The recent addition of new rules to the state’s Open Meeting Law has triggered some unexpected reactions.
Those included the Vermont League of Cities and Towns warning its members that they may want to deactivate their municipal websites if they were not ready to comply with the new requirement that towns with websites must post meeting minutes online within five days.
“This affects every single committee, commission, board of trustees, library commissions, planning commissions, zoning boards of adjustment — all of whom operate pretty much independently of each other, and a lot of them that don’t have any full-time staff, certainly, and a lot of them that are not as technology-capable as the younger generation certainly is,” Steve Jeffrey, VLCT executive director, told Vermont Public Radio.
Some towns are worried about complying with the law. The town of Montgomery’s website is now a simple notice saying the site has been deactivated due to the new regulations. The note, still in place Saturday, says the website will return once the town is able to comply.
“Our intention was — I don’t know if we worded it wrong — we thought that wouldn’t even be effective until a later date,” said Sen. Jeanette White, D-Windham, chairwoman of the Senate Committee on Government Operations.
She was referring to a clause declaring nobody will be charged for violating the new provisions before 2015. “It would give them time to get used to it and figure out how they will do it.”

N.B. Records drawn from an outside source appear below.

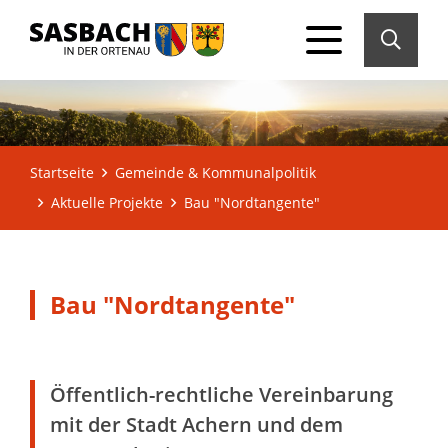
Startseite
Gemeinde & Kommunalpolitik
Aktuelle Projekte
Bau "Nordtangente"
Bau "Nordtangente"
Öffentlich-rechtliche Vereinbarung
mit der Stadt Achern und dem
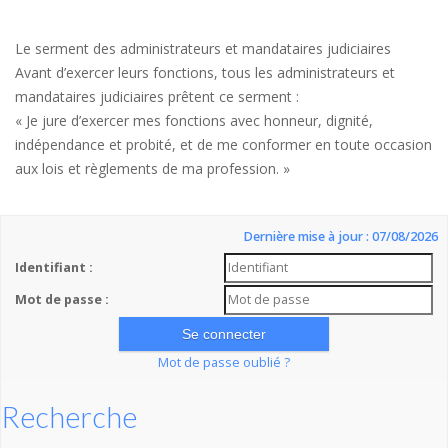
Le serment des administrateurs et mandataires judiciaires
Avant d’exercer leurs fonctions, tous les administrateurs et
mandataires judiciaires prêtent ce serment :
« Je jure d’exercer mes fonctions avec honneur, dignité,
indépendance et probité, et de me conformer en toute occasion
aux lois et règlements de ma profession. »
Dernière mise à jour : 07/08/2026
Identifiant :
Mot de passe :
Mot de passe oublié ?
Recherche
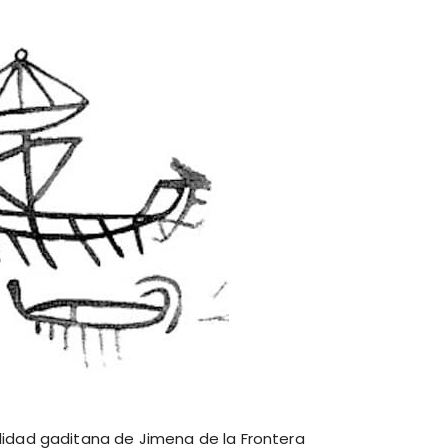
alidad gaditana de Jimena de la Frontera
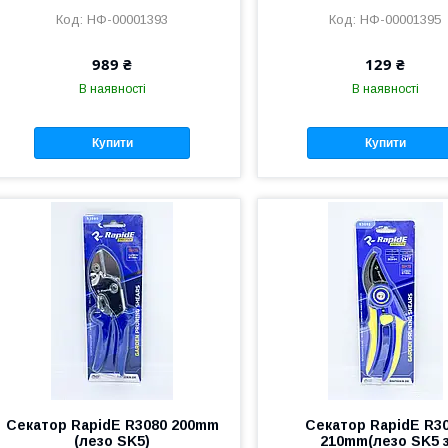
НФ-00001393
НФ-00001395
989 ₴
129 ₴
В наявності
В наявності
Купити
Купити
Секатор RapidE R3080 200mm
Секатор RapidE R3
(лезо SK5)
210mm(лезо SK5 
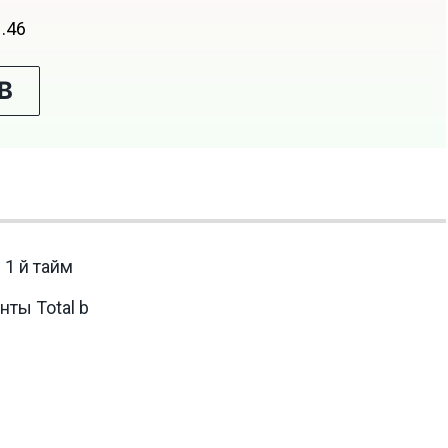
1.46
В
 1 й тайм
ты Total b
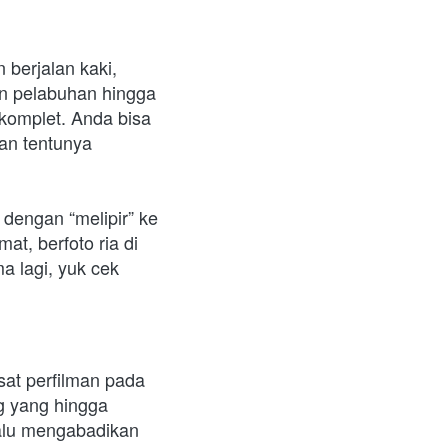
berjalan kaki, 
n pelabuhan hingga 
omplet. Anda bisa 
an tentunya 
engan “melipir” ke 
t, berfoto ria di 
 lagi, yuk cek 
at perfilman pada 
 yang hingga 
lalu mengabadikan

White said she was hearing a concern that while nobody would be charged, minutes missing from a website could still generate a civil complaint. The cure for that complaint, White said, would be to put the minutes up.

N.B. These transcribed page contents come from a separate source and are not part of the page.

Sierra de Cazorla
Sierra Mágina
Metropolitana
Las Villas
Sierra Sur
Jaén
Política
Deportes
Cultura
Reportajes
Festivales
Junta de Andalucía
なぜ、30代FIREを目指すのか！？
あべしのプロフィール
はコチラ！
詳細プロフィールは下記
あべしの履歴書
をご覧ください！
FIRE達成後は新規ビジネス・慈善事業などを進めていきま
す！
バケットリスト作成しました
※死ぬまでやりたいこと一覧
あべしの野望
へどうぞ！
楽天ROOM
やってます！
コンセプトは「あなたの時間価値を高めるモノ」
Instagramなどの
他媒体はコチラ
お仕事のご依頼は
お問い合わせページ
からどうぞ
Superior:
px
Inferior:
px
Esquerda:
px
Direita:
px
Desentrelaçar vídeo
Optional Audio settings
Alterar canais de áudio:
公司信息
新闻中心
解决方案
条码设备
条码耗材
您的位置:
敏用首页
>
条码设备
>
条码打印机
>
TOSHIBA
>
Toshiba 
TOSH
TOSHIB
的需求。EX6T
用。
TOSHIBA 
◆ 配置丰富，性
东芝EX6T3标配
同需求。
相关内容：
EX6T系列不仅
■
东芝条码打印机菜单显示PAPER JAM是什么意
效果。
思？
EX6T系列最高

“I don’t think that every cemetery commission and DRB — I don’t think they necessarily have their meetings available within five days,” she said. “I don’t know that anybody ever challenged it and I don’t know anybody would challenge this.”

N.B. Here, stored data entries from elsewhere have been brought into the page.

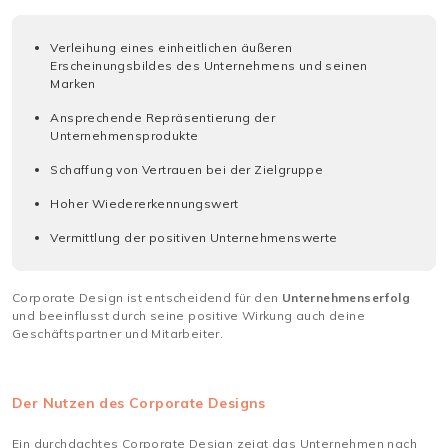
Verleihung eines einheitlichen äußeren
Erscheinungsbildes des Unternehmens und seinen
Marken
Ansprechende Repräsentierung der
Unternehmensprodukte
Schaffung von Vertrauen bei der Zielgruppe
Hoher Wiedererkennungswert
Vermittlung der positiven Unternehmenswerte
Corporate Design ist entscheidend für den
Unternehmenserfolg
und beeinflusst durch seine positive Wirkung auch deine
Geschäftspartner und Mitarbeiter.
Der Nutzen des Corporate Designs
Ein durchdachtes Corporate Design zeigt das Unternehmen nach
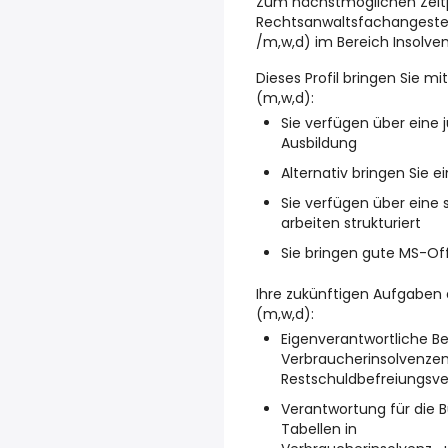
Zum nächstmöglichen Zeitp
Rechtsanwaltsfachangestel
/m,w,d) im Bereich Insolve
Dieses Profil bringen Sie m
(m,w,d):
Sie verfügen über eine 
Ausbildung
Alternativ bringen Sie e
Sie verfügen über eine
arbeiten strukturiert
Sie bringen gute MS-Of
Ihre zukünftigen Aufgaben 
(m,w,d):
Eigenverantwortliche B
Verbraucherinsolvenze
Restschuldbefreiungsve
Verantwortung für die 
Tabellen in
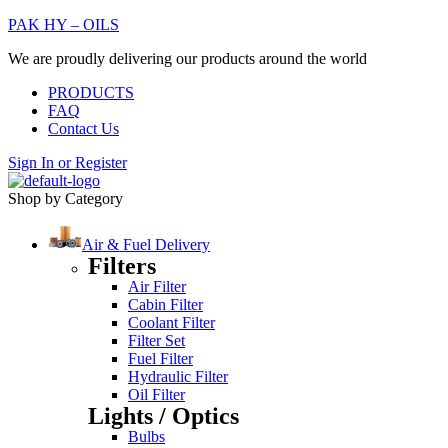
PAK HY – OILS
We are proudly delivering our products around the world
PRODUCTS
FAQ
Contact Us
Sign In
or
Register
Shop by Category
Air & Fuel Delivery
Filters
Air Filter
Cabin Filter
Coolant Filter
Filter Set
Fuel Filter
Hydraulic Filter
Oil Filter
Lights / Optics
Bulbs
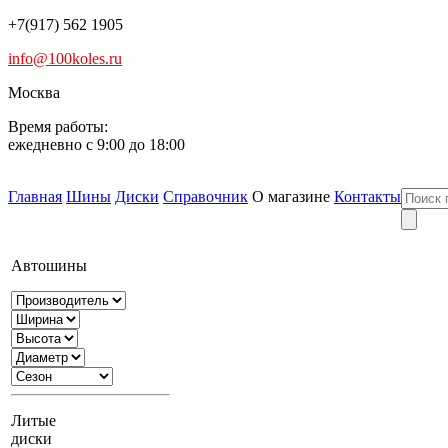
+7(917) 562 1905
info@100koles.ru
Москва
Время работы:
ежедневно с 9:00 до 18:00
Главная
Шины
Диски
Справочник
О магазине
Контакты
Автошины
Литые
диски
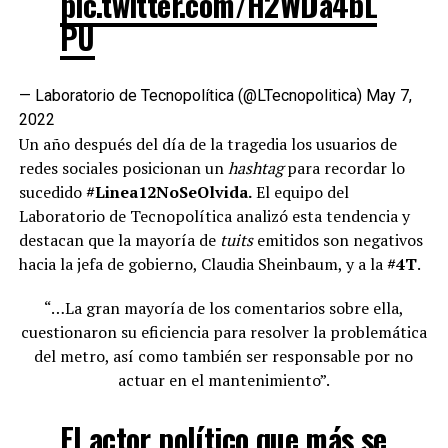
pic.twitter.com/H2WDa4bL
PU
— Laboratorio de Tecnopolítica (@LTecnopolitica)
May 7,
2022
Un año después del día de la tragedia los usuarios de
redes sociales posicionan un
hashtag
para recordar lo
sucedido
#Linea12NoSeOlvida.
El equipo del
Laboratorio de Tecnopolítica analizó esta tendencia y
destacan que la mayoría de
tuits
emitidos son negativos
hacia la jefa de gobierno, Claudia Sheinbaum, y a la
#4T
.
“…La gran mayoría de los comentarios sobre ella,
cuestionaron su eficiencia para resolver la problemática
del metro, así como también ser responsable por no
actuar en el mantenimiento”.
El actor político que más se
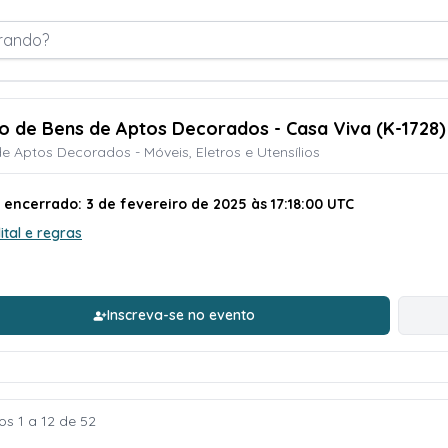
rando?
ão de Bens de Aptos Decorados - Casa Viva (K-1728)
e Aptos Decorados - Móveis, Eletros e Utensílios
 encerrado: 3 de fevereiro de 2025 às 17:18:00 UTC
ital e regras
Inscreva-se no evento
os 1 a 12 de 52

White pointed out that minutes are already supposed to be available after five days, and that if they are available in the town office, and the town also has a website, it should not be difficult to make them available online.
She said the manager in her own town of Putney plans to simply scan in handwritten notes and put those on the website as an image, if there is not time to type up the minutes within five days.
“I think people are panicking more than they need to, but I could be wrong,” White said. “If they’re supposed to be available, they could easily be scanned in. There’s certainly some panic we didn’t intend to cause and I am sorry it happened. I think we were caught off guard.”
A number of other towns are proceeding somewhat less drastically.
“We’re going to do our best to comply,” said Joe Zingale, administrator for Rutland Town. “No one’s ever come in and demanded a set (of meeting minutes) and said these aren’t produced on time. ... We’re going to try to do what we’ve always done. ... If people complain, then the town might do something different.”
That’s not to say the new law hasn’t raised concerns for the town. For example, Zingale said the logistics of preparing minutes in five days are troublesome. Meetings are on Tuesday, and Zingale said he has a lot on his plate and does not typically work the weekend.
“If you look at our minutes, they can be 15 pages, single-spaced,” he said. “I’ll try to have it done Monday, but my understanding is we’d be in violation.”
On top of that, Zingale said the law appeared to have missed the distinction that minutes are unofficial until the board in question approves them, typically at the next meeting. He also argued against putting up minutes prior to their approval by the Select Board.
“What if I had some grievous errors in there and it went up on the Web?” he asked. “There was an error once when it should have been ‘would not’ and I put ‘would.’ ... Just because I wrote them doesn’t make them the minutes.”
Zingale said the issue is a symptom of a larger problem, which is that the Open Meeting Law is geared more toward how government agencies with paid professional staffs conduct business, disregarding the volunteer, part-time nature of many town governments.
Representatives of other randomly chosen small towns said their towns would manage the best they could.
“The people who have committees are each getting their own password and they’ll be responsible for putting their minutes and agendas on the website,” said Winnia Valenza, assistant town clerk in Marshfield.
White said she still believes the changes are an improvement to the Open Meeting Law.
“It gives a step between not doing anything and a citizen having to sue,” she said, casting the law as a giving towns a “redo” when minutes are not prepared in time.
“The redo allows a citizen to file a complaint and get some action without suing a town,” White said.